▶ **WHAT THE EXERCISE ASKS**
In the records below, find the line holding "Volgende week" and the line holding "oké? Hallo? HALLO?". Set down both, with every line between them, exactly.

▶ **EXTRACTED MATERIAL**
┏━━
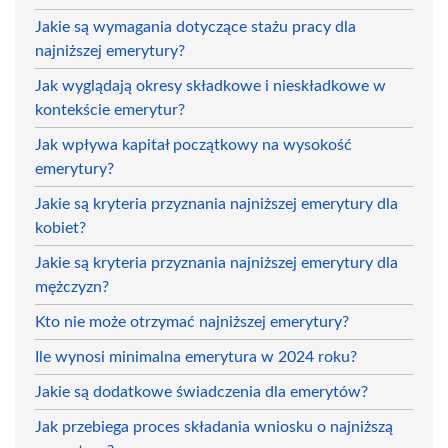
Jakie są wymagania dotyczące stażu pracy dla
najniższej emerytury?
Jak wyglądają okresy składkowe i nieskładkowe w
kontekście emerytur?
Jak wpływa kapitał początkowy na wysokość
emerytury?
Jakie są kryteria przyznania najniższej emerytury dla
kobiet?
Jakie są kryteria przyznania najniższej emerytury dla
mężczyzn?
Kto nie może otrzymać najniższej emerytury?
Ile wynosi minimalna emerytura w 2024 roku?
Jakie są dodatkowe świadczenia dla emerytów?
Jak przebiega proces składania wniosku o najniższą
┗━━
┏━━
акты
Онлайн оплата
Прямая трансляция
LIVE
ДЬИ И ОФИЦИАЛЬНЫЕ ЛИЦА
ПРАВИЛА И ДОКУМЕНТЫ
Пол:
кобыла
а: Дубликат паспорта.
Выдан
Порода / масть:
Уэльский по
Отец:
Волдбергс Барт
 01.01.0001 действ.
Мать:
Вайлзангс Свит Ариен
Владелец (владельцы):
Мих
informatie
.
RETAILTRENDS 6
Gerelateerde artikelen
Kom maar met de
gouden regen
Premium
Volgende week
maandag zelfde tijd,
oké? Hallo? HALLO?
┗━━
┏━━
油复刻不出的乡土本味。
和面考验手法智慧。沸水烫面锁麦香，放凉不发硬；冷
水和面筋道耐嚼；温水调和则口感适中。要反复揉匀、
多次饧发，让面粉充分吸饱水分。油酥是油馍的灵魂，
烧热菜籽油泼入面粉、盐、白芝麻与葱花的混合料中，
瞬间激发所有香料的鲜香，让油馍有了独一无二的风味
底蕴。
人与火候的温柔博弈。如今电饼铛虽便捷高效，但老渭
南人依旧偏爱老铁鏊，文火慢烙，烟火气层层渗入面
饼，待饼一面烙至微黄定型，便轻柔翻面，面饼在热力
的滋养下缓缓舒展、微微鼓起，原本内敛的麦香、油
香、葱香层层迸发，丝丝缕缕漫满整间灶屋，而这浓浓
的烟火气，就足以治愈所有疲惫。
┗━━
▶ **SOLUTION FOR THIS EXERCISE**
Volgende week
maandag zelfde tijd,
oké? Hallo? HALLO?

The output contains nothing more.